**What you will do:** Match the word "registrare". Return each line of the data below where it appears.

**Task data:**
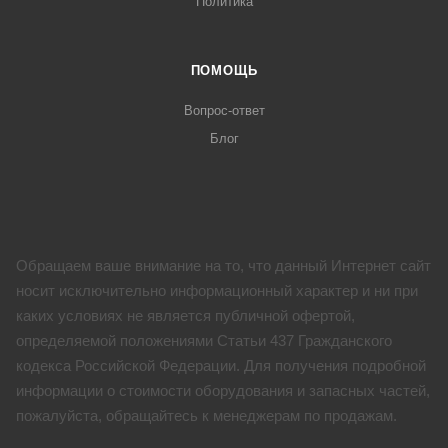
Политика
ПОМОЩЬ
Вопрос-ответ
Блог
Обращаем ваше внимание на то, что данный Интернет сайт
носит исключительно информационный характер и ни при
каких условиях не является публичной офертой,
определяемой положениями Статьи 437 Гражданского
кодекса Российской Федерации. Для получения подробной
информации о стоимости оборудования и запасных частей,
пожалуйста, обращайтесь к менеджерам по продажам.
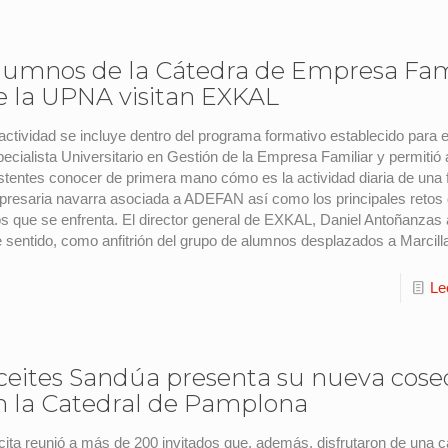
lumnos de la Cátedra de Empresa Fam
e la UPNA visitan EXKAL
actividad se incluye dentro del programa formativo establecido para el
ecialista Universitario en Gestión de la Empresa Familiar y permitió 
stentes conocer de primera mano cómo es la actividad diaria de una 
resaria navarra asociada a ADEFAN así como los principales retos 
os que se enfrenta. El director general de EXKAL, Daniel Antoñanzas 
 sentido, como anfitrión del grupo de alumnos desplazados a Marcill
Le
ceites Sandúa presenta su nueva cos
n la Catedral de Pamplona
cita reunió a más de 200 invitados que, además, disfrutaron de una c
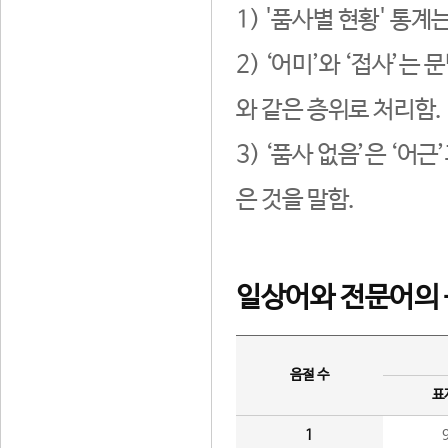
1) '품사별 현황' 통계
2) ‘어미’와 ‘접사’
와 같은 층위로 처리함.
3) ‘품사 없음’은 ‘어
은 것을 말함.
일상어와 전문어의 
음절 수
표
1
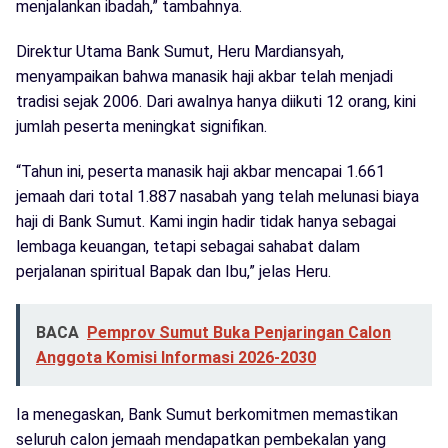
menjalankan ibadah,” tambahnya.
Direktur Utama Bank Sumut, Heru Mardiansyah,
menyampaikan bahwa manasik haji akbar telah menjadi
tradisi sejak 2006. Dari awalnya hanya diikuti 12 orang, kini
jumlah peserta meningkat signifikan.
“Tahun ini, peserta manasik haji akbar mencapai 1.661
jemaah dari total 1.887 nasabah yang telah melunasi biaya
haji di Bank Sumut. Kami ingin hadir tidak hanya sebagai
lembaga keuangan, tetapi sebagai sahabat dalam
perjalanan spiritual Bapak dan Ibu,” jelas Heru.
BACA
Pemprov Sumut Buka Penjaringan Calon
Anggota Komisi Informasi 2026-2030
Ia menegaskan, Bank Sumut berkomitmen memastikan
seluruh calon jemaah mendapatkan pembekalan yang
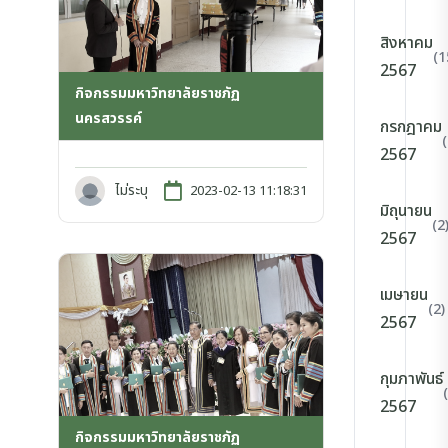
สิงหาคม
(1
2567
กิจกรรมมหาวิทยาลัยราชภัฏ
นครสวรรค์
กรกฎาคม
2567
ไม่ระบุ
2023-02-13 11:18:31
มิถุนายน
(2
2567
เมษายน
(2)
2567
กุมภาพันธ์
2567
กิจกรรมมหาวิทยาลัยราชภัฏ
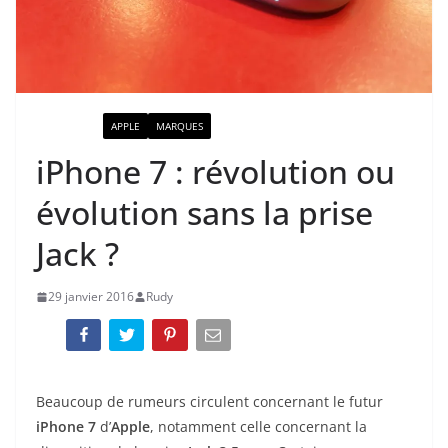
ACTUALITÉ
APPLE
MARQUES
iPhone 7 : révolution ou
évolution sans la prise
Jack ?
29 janvier 2016
Rudy
Beaucoup de rumeurs circulent concernant le futur
iPhone 7
d’
Apple
, notamment celle concernant la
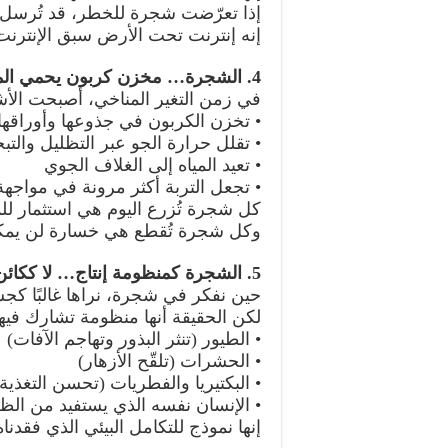
إذا تعرّضت شجرة للخطر، قد تُرسل إ
إنه إنترنت تحت الأرض سبق الإنترنت
4. الشجرة… مخزن كربون يحمي المناخ
في زمن التغير المناخي، أصبحت الأشج
• تخزن الكربون في جذوعها وأوراقها
• تقلل حرارة الجو عبر التظليل والتبخ
• تعيد المياه إلى الغلاف الجوي
• تجعل التربة أكثر مرونة في مواجه
كل شجرة تُزرع اليوم هي استثمار ل
وكل شجرة تُقطع هي خسارة لن يمكن
5. الشجرة كمنظومة إنتاج… لا ككائن منفرد
حين نفكر في شجرة، نراها غالبًا كج
لكن الحقيقة أنها منظومة تشارك فيها
• الطيور (تنثر البذور وتهاجم الآفات)
• الحشرات (تلقّح الأزهار)
• البكتيريا والفطريات (تحسن التغذية)
• الإنسان نفسه الذي يستفيد من الظل
إنها نموذج للتكامل البيئي الذي فقدنا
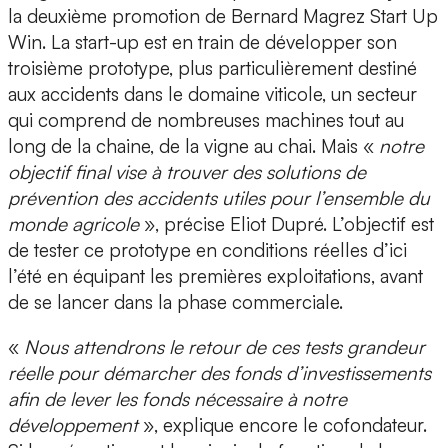
la deuxième promotion de Bernard Magrez Start Up
Win. La start-up est en train de développer son
troisième prototype, plus particulièrement destiné
aux accidents dans le domaine viticole, un secteur
qui comprend de nombreuses machines tout au
long de la chaine, de la vigne au chai. Mais «
notre
objectif final vise à trouver des solutions de
prévention des accidents utiles pour l’ensemble du
monde agricole
», précise Eliot Dupré. L’objectif est
de tester ce prototype en conditions réelles d’ici
l’été en équipant les premières exploitations, avant
de se lancer dans la phase commerciale.
«
Nous attendrons le retour de ces tests grandeur
réelle pour démarcher des fonds d’investissements
afin de lever les fonds nécessaire à notre
développement
», explique encore le cofondateur.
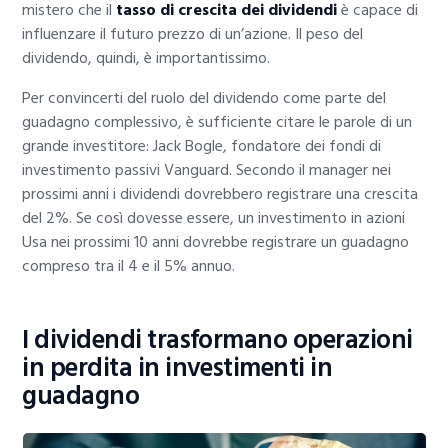
mistero che il
tasso di crescita dei dividendi
è capace di
influenzare il futuro prezzo di un’azione. Il peso del
dividendo, quindi, è importantissimo.
Per convincerti del ruolo del dividendo come parte del
guadagno complessivo, è sufficiente citare le parole di un
grande investitore: Jack Bogle, fondatore dei fondi di
investimento passivi Vanguard. Secondo il manager nei
prossimi anni i dividendi dovrebbero registrare una crescita
del 2%. Se così dovesse essere, un investimento in azioni
Usa nei prossimi 10 anni dovrebbe registrare un guadagno
compreso tra il 4 e il 5% annuo.
I dividendi trasformano operazioni
in perdita in investimenti in
guadagno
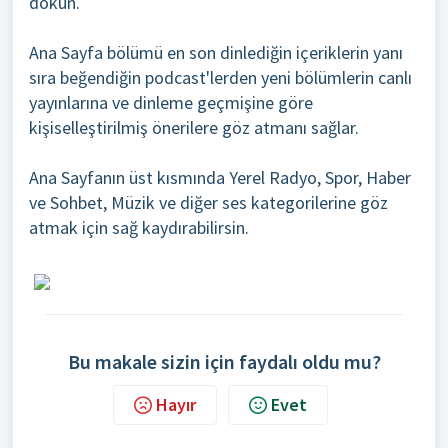
dokun.
Ana Sayfa bölümü en son dinlediğin içeriklerin yanı
sıra beğendiğin podcast'lerden yeni bölümlerin canlı
yayınlarına ve dinleme geçmişine göre
kişiselleştirilmiş önerilere göz atmanı sağlar.
Ana Sayfanın üst kısmında Yerel Radyo, Spor, Haber
ve Sohbet, Müzik ve diğer ses kategorilerine göz
atmak için sağ kaydırabilirsin.
Bu makale sizin için faydalı oldu mu?
Hayır
Evet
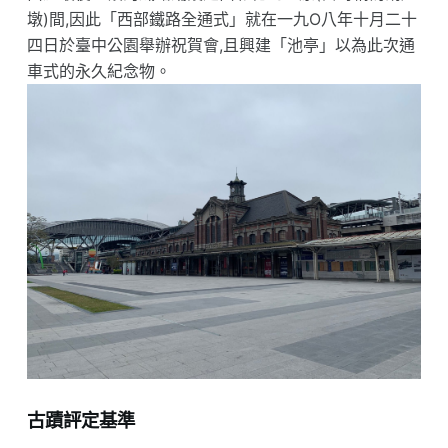
墩)間,因此「西部鐵路全通式」就在一九O八年十月二十
四日於臺中公園舉辦祝賀會,且興建「池亭」以為此次通
車式的永久紀念物。
古蹟評定基準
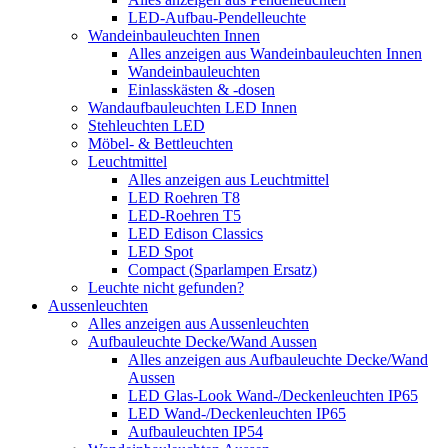
LED-Aufbau-Pendelleuchte
Wandeinbauleuchten Innen
Alles anzeigen aus Wandeinbauleuchten Innen
Wandeinbauleuchten
Einlasskästen & -dosen
Wandaufbauleuchten LED Innen
Stehleuchten LED
Möbel- & Bettleuchten
Leuchtmittel
Alles anzeigen aus Leuchtmittel
LED Roehren T8
LED-Roehren T5
LED Edison Classics
LED Spot
Compact (Sparlampen Ersatz)
Leuchte nicht gefunden?
Aussenleuchten
Alles anzeigen aus Aussenleuchten
Aufbauleuchte Decke/Wand Aussen
Alles anzeigen aus Aufbauleuchte Decke/Wand
Aussen
LED Glas-Look Wand-/Deckenleuchten IP65
LED Wand-/Deckenleuchten IP65
Aufbauleuchten IP54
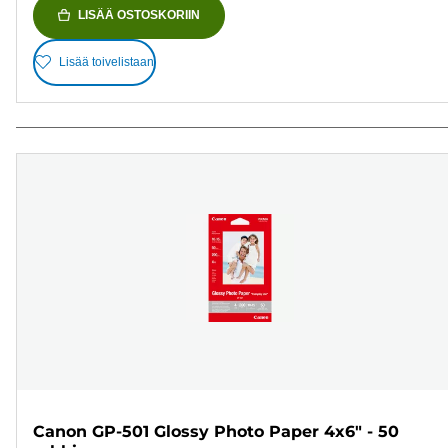
LISÄÄ OSTOSKORIIN
Lisää toivelistaan
Canon GP-501 Glossy Photo Paper 4x6" - 50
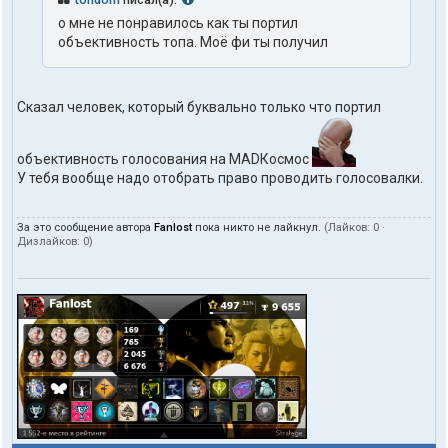
о мне не понравилось как ты портил
объективность топа. Моё фи ты получил
Сказал человек, который буквально только что портил
объективность голосования на MADКосмос
У тебя вообще надо отобрать право проводить голосовалки.
За это сообщение автора
Fanlost
пока никто не лайкнул.
(Лайков:
0
·
Дизлайков:
0
)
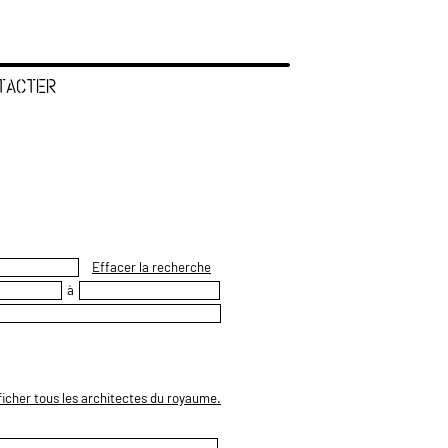
TACTER
Effacer la recherche
à
ficher tous les architectes du royaume.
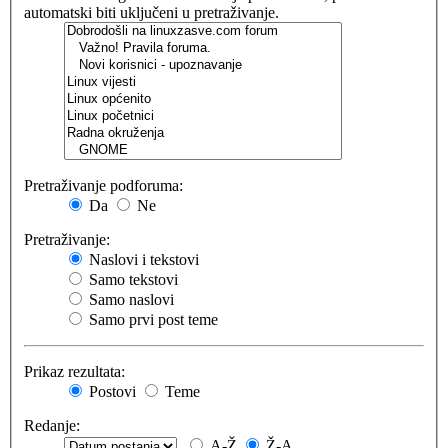
automatski biti uključeni u pretraživanje.
Pretraživanje podforuma:
Da
Ne
Pretraživanje:
Naslovi i tekstovi
Samo tekstovi
Samo naslovi
Samo prvi post teme
Prikaz rezultata:
Postovi
Teme
Redanje:
A-Ž
Ž-A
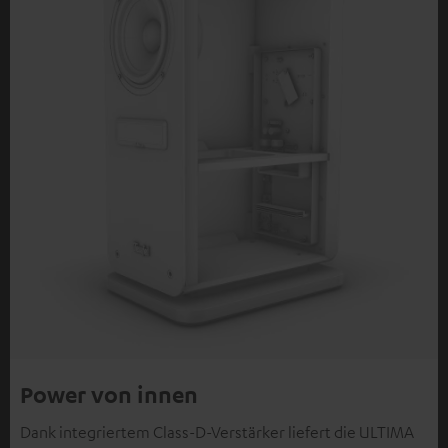
Power von innen
Dank integriertem Class-D-Verstärker liefert die ULTIMA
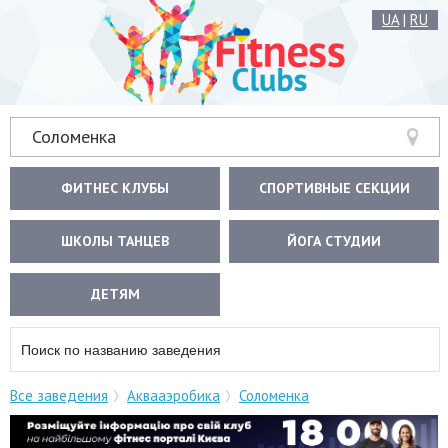
UA
|
RU
Соломенка
ФИТНЕС КЛУБЫ
СПОРТИВНЫЕ СЕКЦИИ
ШКОЛЫ ТАНЦЕВ
ЙОГА СТУДИИ
ДЕТЯМ
Все заведения
Аквааэробика
Соломенка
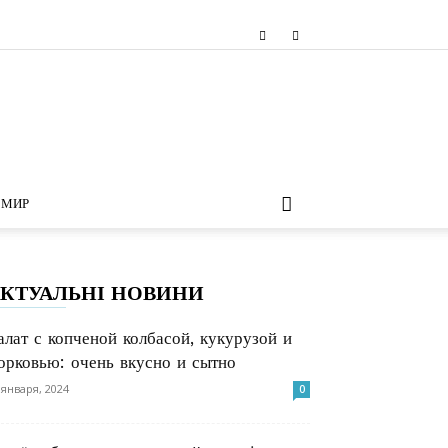
МИР
КТУАЛЬНІ НОВИНИ
алат с копченой колбасой, кукурузой и
орковью: очень вкусно и сытно
 января, 2024
0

**Solution to this problem:**
prossimi anni i dividendi dovrebbero registrare una crescita
Usa nei prossimi 10 anni dovrebbe registrare un guadagno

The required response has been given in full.